Structured page parsing data
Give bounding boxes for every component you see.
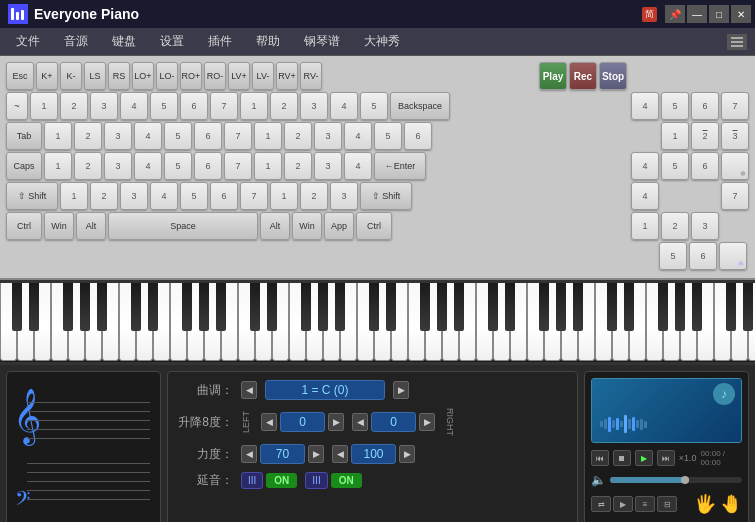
numpad-6[interactable]: 6 xyxy=(691,92,719,120)
black-key-1-1[interactable] xyxy=(148,283,158,331)
key-backspace[interactable]: Backspace xyxy=(390,92,450,120)
key-2b-r2[interactable]: 2 xyxy=(284,122,312,150)
key-lv-plus[interactable]: LV+ xyxy=(228,62,250,90)
key-1-r3[interactable]: 1 xyxy=(44,152,72,180)
player-forward-btn[interactable]: ⏭ xyxy=(657,450,675,466)
lang-badge[interactable]: 简 xyxy=(642,7,657,22)
volume-thumb[interactable] xyxy=(681,476,689,484)
numpad-r5-1[interactable]: 1 xyxy=(631,212,659,240)
sustain-left-icon-btn[interactable]: III xyxy=(241,472,263,489)
key-3-r1[interactable]: 3 xyxy=(90,92,118,120)
key-play[interactable]: Play xyxy=(539,62,567,90)
black-key-5-0[interactable] xyxy=(607,283,617,331)
key-caps[interactable]: Caps xyxy=(6,152,42,180)
black-key-2-0[interactable] xyxy=(250,283,260,331)
key-1b-r1[interactable]: 1 xyxy=(240,92,268,120)
key-3-r3[interactable]: 3 xyxy=(104,152,132,180)
key-2-r3[interactable]: 2 xyxy=(74,152,102,180)
key-space[interactable]: Space xyxy=(108,212,258,240)
piano-keys[interactable] xyxy=(0,283,755,365)
black-key-2-1[interactable] xyxy=(267,283,277,331)
key-ro-plus[interactable]: RO+ xyxy=(180,62,202,90)
key-2b-r4[interactable]: 2 xyxy=(300,182,328,210)
key-5b-r1[interactable]: 5 xyxy=(360,92,388,120)
key-rec[interactable]: Rec xyxy=(569,62,597,90)
key-5-r3[interactable]: 5 xyxy=(164,152,192,180)
key-ctrl-l[interactable]: Ctrl xyxy=(6,212,42,240)
key-1b-r4[interactable]: 1 xyxy=(270,182,298,210)
key-rv-minus[interactable]: RV- xyxy=(300,62,322,90)
numpad-r6-snow[interactable]: ❄ xyxy=(719,242,747,270)
key-2-r1[interactable]: 2 xyxy=(60,92,88,120)
numpad-5[interactable]: 5 xyxy=(661,92,689,120)
minimize-button[interactable]: — xyxy=(687,5,707,23)
key-ls[interactable]: LS xyxy=(84,62,106,90)
black-key-5-4[interactable] xyxy=(692,283,702,331)
black-key-6-1[interactable] xyxy=(743,283,753,331)
black-key-4-2[interactable] xyxy=(539,283,549,331)
octave-left-decrease[interactable]: ◀ xyxy=(261,413,277,431)
black-key-2-3[interactable] xyxy=(318,283,328,331)
numpad-r2-2[interactable]: 2 xyxy=(691,122,719,150)
black-key-5-2[interactable] xyxy=(658,283,668,331)
player-play-btn[interactable]: ▶ xyxy=(635,450,653,466)
numpad-r6-6[interactable]: 6 xyxy=(689,242,717,270)
octave-right-decrease[interactable]: ◀ xyxy=(352,413,368,431)
key-6b-r2[interactable]: 6 xyxy=(404,122,432,150)
key-k-plus[interactable]: K+ xyxy=(36,62,58,90)
key-7-r1[interactable]: 7 xyxy=(210,92,238,120)
key-enter[interactable]: ←Enter xyxy=(374,152,426,180)
key-ro-minus[interactable]: RO- xyxy=(204,62,226,90)
black-key-0-1[interactable] xyxy=(29,283,39,331)
key-decrease-btn[interactable]: ◀ xyxy=(241,381,257,399)
menu-item-sheet[interactable]: 钢琴谱 xyxy=(292,29,352,54)
key-2-r2[interactable]: 2 xyxy=(74,122,102,150)
key-tab[interactable]: Tab xyxy=(6,122,42,150)
velocity-right-increase[interactable]: ▶ xyxy=(399,445,415,463)
black-key-6-0[interactable] xyxy=(726,283,736,331)
key-esc[interactable]: Esc xyxy=(6,62,34,90)
key-5-r1[interactable]: 5 xyxy=(150,92,178,120)
key-4-r3[interactable]: 4 xyxy=(134,152,162,180)
black-key-2-2[interactable] xyxy=(301,283,311,331)
black-key-3-0[interactable] xyxy=(369,283,379,331)
sustain-right-icon-btn[interactable]: III xyxy=(305,472,327,489)
key-6-r1[interactable]: 6 xyxy=(180,92,208,120)
key-rs[interactable]: RS xyxy=(108,62,130,90)
key-alt-l[interactable]: Alt xyxy=(76,212,106,240)
velocity-right-decrease[interactable]: ◀ xyxy=(332,445,348,463)
velocity-left-decrease[interactable]: ◀ xyxy=(241,445,257,463)
numpad-r3-4[interactable]: 4 xyxy=(631,152,659,180)
key-4-r1[interactable]: 4 xyxy=(120,92,148,120)
key-4-r2[interactable]: 4 xyxy=(134,122,162,150)
black-key-4-0[interactable] xyxy=(488,283,498,331)
loop-btn[interactable]: ⇄ xyxy=(591,496,611,512)
menu-item-master[interactable]: 大神秀 xyxy=(352,29,412,54)
numpad-r3-x[interactable]: ❄ xyxy=(721,152,749,180)
key-shift-left[interactable]: ⇧ Shift xyxy=(6,182,58,210)
key-3-r4[interactable]: 3 xyxy=(120,182,148,210)
numpad-r3-6[interactable]: 6 xyxy=(691,152,719,180)
key-ctrl-r[interactable]: Ctrl xyxy=(356,212,392,240)
numpad-r6-5[interactable]: 5 xyxy=(659,242,687,270)
key-6-r4[interactable]: 6 xyxy=(210,182,238,210)
velocity-left-increase[interactable]: ▶ xyxy=(308,445,324,463)
eq-btn[interactable]: ⊟ xyxy=(657,496,677,512)
black-key-4-3[interactable] xyxy=(556,283,566,331)
black-key-3-3[interactable] xyxy=(437,283,447,331)
key-4b-r1[interactable]: 4 xyxy=(330,92,358,120)
key-3-r2[interactable]: 3 xyxy=(104,122,132,150)
menu-item-plugins[interactable]: 插件 xyxy=(196,29,244,54)
menu-item-help[interactable]: 帮助 xyxy=(244,29,292,54)
black-key-1-4[interactable] xyxy=(216,283,226,331)
key-shift-right[interactable]: ⇧ Shift xyxy=(360,182,412,210)
black-key-1-3[interactable] xyxy=(199,283,209,331)
key-4b-r3[interactable]: 4 xyxy=(344,152,372,180)
black-key-1-0[interactable] xyxy=(131,283,141,331)
key-3b-r4[interactable]: 3 xyxy=(330,182,358,210)
sustain-right-on[interactable]: ON xyxy=(331,473,362,488)
key-4-r4[interactable]: 4 xyxy=(150,182,178,210)
key-6-r3[interactable]: 6 xyxy=(194,152,222,180)
key-rv-plus[interactable]: RV+ xyxy=(276,62,298,90)
black-key-5-1[interactable] xyxy=(624,283,634,331)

What the task asks
Nothing but the exact text of the records should appear in your answer, with no pictures. Please write it out.

Exercise result
Give bounding boxes for every component you see.
numpad-6[interactable]: 6 xyxy=(691,92,719,120)
black-key-1-1[interactable] xyxy=(148,283,158,331)
key-backspace[interactable]: Backspace xyxy=(390,92,450,120)
key-2b-r2[interactable]: 2 xyxy=(284,122,312,150)
key-lv-plus[interactable]: LV+ xyxy=(228,62,250,90)
key-1-r3[interactable]: 1 xyxy=(44,152,72,180)
player-forward-btn[interactable]: ⏭ xyxy=(657,450,675,466)
lang-badge[interactable]: 简 xyxy=(642,7,657,22)
volume-thumb[interactable] xyxy=(681,476,689,484)
numpad-r5-1[interactable]: 1 xyxy=(631,212,659,240)
sustain-left-icon-btn[interactable]: III xyxy=(241,472,263,489)
key-3-r1[interactable]: 3 xyxy=(90,92,118,120)
key-play[interactable]: Play xyxy=(539,62,567,90)
black-key-5-0[interactable] xyxy=(607,283,617,331)
key-caps[interactable]: Caps xyxy=(6,152,42,180)
black-key-2-0[interactable] xyxy=(250,283,260,331)
key-1b-r1[interactable]: 1 xyxy=(240,92,268,120)
key-3-r3[interactable]: 3 xyxy=(104,152,132,180)
key-2-r3[interactable]: 2 xyxy=(74,152,102,180)
key-space[interactable]: Space xyxy=(108,212,258,240)
piano-keys[interactable] xyxy=(0,283,755,365)
black-key-2-1[interactable] xyxy=(267,283,277,331)
key-ro-plus[interactable]: RO+ xyxy=(180,62,202,90)
key-2b-r4[interactable]: 2 xyxy=(300,182,328,210)
key-5b-r1[interactable]: 5 xyxy=(360,92,388,120)
key-rec[interactable]: Rec xyxy=(569,62,597,90)
key-5-r3[interactable]: 5 xyxy=(164,152,192,180)
key-ctrl-l[interactable]: Ctrl xyxy=(6,212,42,240)
key-1b-r4[interactable]: 1 xyxy=(270,182,298,210)
key-rv-minus[interactable]: RV- xyxy=(300,62,322,90)
numpad-r6-snow[interactable]: ❄ xyxy=(719,242,747,270)
key-2-r1[interactable]: 2 xyxy=(60,92,88,120)
numpad-5[interactable]: 5 xyxy=(661,92,689,120)
minimize-button[interactable]: — xyxy=(687,5,707,23)
key-ls[interactable]: LS xyxy=(84,62,106,90)
black-key-5-4[interactable] xyxy=(692,283,702,331)
black-key-6-1[interactable] xyxy=(743,283,753,331)
black-key-4-2[interactable] xyxy=(539,283,549,331)
octave-left-decrease[interactable]: ◀ xyxy=(261,413,277,431)
black-key-2-3[interactable] xyxy=(318,283,328,331)
numpad-r2-2[interactable]: 2 xyxy=(691,122,719,150)
black-key-5-2[interactable] xyxy=(658,283,668,331)
player-play-btn[interactable]: ▶ xyxy=(635,450,653,466)
numpad-r6-6[interactable]: 6 xyxy=(689,242,717,270)
octave-right-decrease[interactable]: ◀ xyxy=(352,413,368,431)
key-6b-r2[interactable]: 6 xyxy=(404,122,432,150)
key-k-plus[interactable]: K+ xyxy=(36,62,58,90)
key-7-r1[interactable]: 7 xyxy=(210,92,238,120)
key-enter[interactable]: ←Enter xyxy=(374,152,426,180)
key-ro-minus[interactable]: RO- xyxy=(204,62,226,90)
black-key-0-1[interactable] xyxy=(29,283,39,331)
key-decrease-btn[interactable]: ◀ xyxy=(241,381,257,399)
menu-item-sheet[interactable]: 钢琴谱 xyxy=(292,29,352,54)
key-2-r2[interactable]: 2 xyxy=(74,122,102,150)
key-tab[interactable]: Tab xyxy=(6,122,42,150)
velocity-right-increase[interactable]: ▶ xyxy=(399,445,415,463)
black-key-6-0[interactable] xyxy=(726,283,736,331)
key-esc[interactable]: Esc xyxy=(6,62,34,90)
key-5-r1[interactable]: 5 xyxy=(150,92,178,120)
key-4-r3[interactable]: 4 xyxy=(134,152,162,180)
black-key-2-2[interactable] xyxy=(301,283,311,331)
black-key-3-0[interactable] xyxy=(369,283,379,331)
sustain-right-icon-btn[interactable]: III xyxy=(305,472,327,489)
key-6-r1[interactable]: 6 xyxy=(180,92,208,120)
key-rs[interactable]: RS xyxy=(108,62,130,90)
key-alt-l[interactable]: Alt xyxy=(76,212,106,240)
velocity-right-decrease[interactable]: ◀ xyxy=(332,445,348,463)
velocity-left-decrease[interactable]: ◀ xyxy=(241,445,257,463)
numpad-r3-4[interactable]: 4 xyxy=(631,152,659,180)
key-4-r1[interactable]: 4 xyxy=(120,92,148,120)
key-4-r2[interactable]: 4 xyxy=(134,122,162,150)
black-key-4-0[interactable] xyxy=(488,283,498,331)
loop-btn[interactable]: ⇄ xyxy=(591,496,611,512)
menu-item-master[interactable]: 大神秀 xyxy=(352,29,412,54)
numpad-r3-x[interactable]: ❄ xyxy=(721,152,749,180)
key-shift-left[interactable]: ⇧ Shift xyxy=(6,182,58,210)
key-3-r4[interactable]: 3 xyxy=(120,182,148,210)
numpad-r3-6[interactable]: 6 xyxy=(691,152,719,180)
key-ctrl-r[interactable]: Ctrl xyxy=(356,212,392,240)
numpad-r6-5[interactable]: 5 xyxy=(659,242,687,270)
key-6-r4[interactable]: 6 xyxy=(210,182,238,210)
velocity-left-increase[interactable]: ▶ xyxy=(308,445,324,463)
eq-btn[interactable]: ⊟ xyxy=(657,496,677,512)
black-key-4-3[interactable] xyxy=(556,283,566,331)
black-key-3-3[interactable] xyxy=(437,283,447,331)
key-4b-r1[interactable]: 4 xyxy=(330,92,358,120)
key-3-r2[interactable]: 3 xyxy=(104,122,132,150)
menu-item-plugins[interactable]: 插件 xyxy=(196,29,244,54)
menu-item-help[interactable]: 帮助 xyxy=(244,29,292,54)
black-key-1-4[interactable] xyxy=(216,283,226,331)
key-shift-right[interactable]: ⇧ Shift xyxy=(360,182,412,210)
black-key-1-3[interactable] xyxy=(199,283,209,331)
key-4b-r3[interactable]: 4 xyxy=(344,152,372,180)
black-key-1-0[interactable] xyxy=(131,283,141,331)
key-3b-r4[interactable]: 3 xyxy=(330,182,358,210)
sustain-right-on[interactable]: ON xyxy=(331,473,362,488)
key-4-r4[interactable]: 4 xyxy=(150,182,178,210)
key-6-r3[interactable]: 6 xyxy=(194,152,222,180)
key-rv-plus[interactable]: RV+ xyxy=(276,62,298,90)
black-key-5-1[interactable] xyxy=(624,283,634,331)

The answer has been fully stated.